* Task to carry out *
Could each entry below be written out exactly, with every picture dropped?
Given data Start Marker
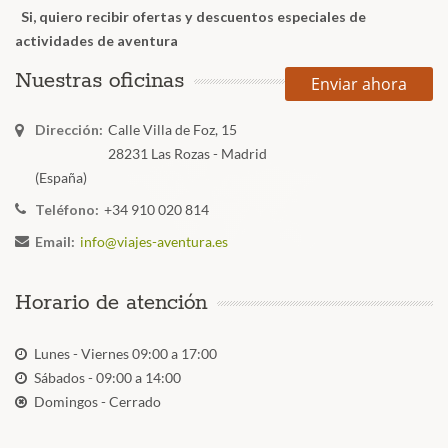
Si, quiero recibir ofertas y descuentos especiales de
actividades de aventura
Nuestras oficinas
Enviar ahora
Dirección:
Calle Villa de Foz, 15
28231 Las Rozas - Madrid
(España)
Teléfono:
+34 910 020 814
Email:
info@viajes-aventura.es
Horario de atención
Lunes - Viernes 09:00 a 17:00
Sábados - 09:00 a 14:00
Domingos - Cerrado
Given data End Marker
* Response area *
Si, quiero recibir ofertas y descuentos especiales de
actividades de aventura
Nuestras oficinas
Enviar ahora
Dirección:
Calle Villa de Foz, 15
28231 Las Rozas - Madrid
(España)
Teléfono:
+34 910 020 814
Email:
info@viajes-aventura.es
Horario de atención
Lunes - Viernes 09:00 a 17:00
Sábados - 09:00 a 14:00
Domingos - Cerrado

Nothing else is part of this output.